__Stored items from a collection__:

==========

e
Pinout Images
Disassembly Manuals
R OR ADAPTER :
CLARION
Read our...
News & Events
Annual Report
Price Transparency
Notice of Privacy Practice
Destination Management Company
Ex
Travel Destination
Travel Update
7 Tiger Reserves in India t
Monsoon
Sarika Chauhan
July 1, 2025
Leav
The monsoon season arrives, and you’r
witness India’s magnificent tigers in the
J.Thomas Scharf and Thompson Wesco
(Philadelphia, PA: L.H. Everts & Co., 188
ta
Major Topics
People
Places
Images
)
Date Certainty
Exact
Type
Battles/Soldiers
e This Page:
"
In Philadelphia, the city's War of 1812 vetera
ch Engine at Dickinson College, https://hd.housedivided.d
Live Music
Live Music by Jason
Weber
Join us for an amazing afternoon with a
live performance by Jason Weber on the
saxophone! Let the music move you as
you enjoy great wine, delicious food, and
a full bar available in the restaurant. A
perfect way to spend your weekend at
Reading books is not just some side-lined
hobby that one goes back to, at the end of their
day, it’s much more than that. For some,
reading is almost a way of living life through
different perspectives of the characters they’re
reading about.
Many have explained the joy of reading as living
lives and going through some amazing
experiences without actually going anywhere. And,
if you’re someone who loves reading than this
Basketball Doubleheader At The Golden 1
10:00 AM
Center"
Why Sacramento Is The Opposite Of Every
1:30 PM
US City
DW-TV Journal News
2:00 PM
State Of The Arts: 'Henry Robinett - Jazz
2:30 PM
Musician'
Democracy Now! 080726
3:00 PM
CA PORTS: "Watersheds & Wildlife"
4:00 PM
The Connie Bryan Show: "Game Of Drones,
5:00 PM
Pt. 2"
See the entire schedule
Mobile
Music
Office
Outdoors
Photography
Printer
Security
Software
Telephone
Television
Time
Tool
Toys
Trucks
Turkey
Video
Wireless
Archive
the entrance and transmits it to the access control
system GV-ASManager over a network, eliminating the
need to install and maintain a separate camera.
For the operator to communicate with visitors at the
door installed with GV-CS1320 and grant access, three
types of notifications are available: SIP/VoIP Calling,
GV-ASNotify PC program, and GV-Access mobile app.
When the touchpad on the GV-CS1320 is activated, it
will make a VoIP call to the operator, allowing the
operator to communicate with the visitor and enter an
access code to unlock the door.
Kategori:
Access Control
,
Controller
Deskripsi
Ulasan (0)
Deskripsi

==========

__ABOUT THIS EXERCISE__:
Every entry above needs to be quoted exactly.

__SOLUTION TO THE PROBLEM__:
e
Pinout Images
Disassembly Manuals
R OR ADAPTER :
CLARION
Read our...
News & Events
Annual Report
Price Transparency
Notice of Privacy Practice
Destination Management Company
Ex
Travel Destination
Travel Update
7 Tiger Reserves in India t
Monsoon
Sarika Chauhan
July 1, 2025
Leav
The monsoon season arrives, and you’r
witness India’s magnificent tigers in the
J.Thomas Scharf and Thompson Wesco
(Philadelphia, PA: L.H. Everts & Co., 188
ta
Major Topics
People
Places
Images
)
Date Certainty
Exact
Type
Battles/Soldiers
e This Page:
"
In Philadelphia, the city's War of 1812 vetera
ch Engine at Dickinson College, https://hd.housedivided.d
Live Music
Live Music by Jason
Weber
Join us for an amazing afternoon with a
live performance by Jason Weber on the
saxophone! Let the music move you as
you enjoy great wine, delicious food, and
a full bar available in the restaurant. A
perfect way to spend your weekend at
Reading books is not just some side-lined
hobby that one goes back to, at the end of their
day, it’s much more than that. For some,
reading is almost a way of living life through
different perspectives of the characters they’re
reading about.
Many have explained the joy of reading as living
lives and going through some amazing
experiences without actually going anywhere. And,
if you’re someone who loves reading than this
Basketball Doubleheader At The Golden 1
10:00 AM
Center"
Why Sacramento Is The Opposite Of Every
1:30 PM
US City
DW-TV Journal News
2:00 PM
State Of The Arts: 'Henry Robinett - Jazz
2:30 PM
Musician'
Democracy Now! 080726
3:00 PM
CA PORTS: "Watersheds & Wildlife"
4:00 PM
The Connie Bryan Show: "Game Of Drones,
5:00 PM
Pt. 2"
See the entire schedule
Mobile
Music
Office
Outdoors
Photography
Printer
Security
Software
Telephone
Television
Time
Tool
Toys
Trucks
Turkey
Video
Wireless
Archive
the entrance and transmits it to the access control
system GV-ASManager over a network, eliminating the
need to install and maintain a separate camera.
For the operator to communicate with visitors at the
door installed with GV-CS1320 and grant access, three
types of notifications are available: SIP/VoIP Calling,
GV-ASNotify PC program, and GV-Access mobile app.
When the touchpad on the GV-CS1320 is activated, it
will make a VoIP call to the operator, allowing the
operator to communicate with the visitor and enter an
access code to unlock the door.
Kategori:
Access Control
,
Controller
Deskripsi
Ulasan (0)
Deskripsi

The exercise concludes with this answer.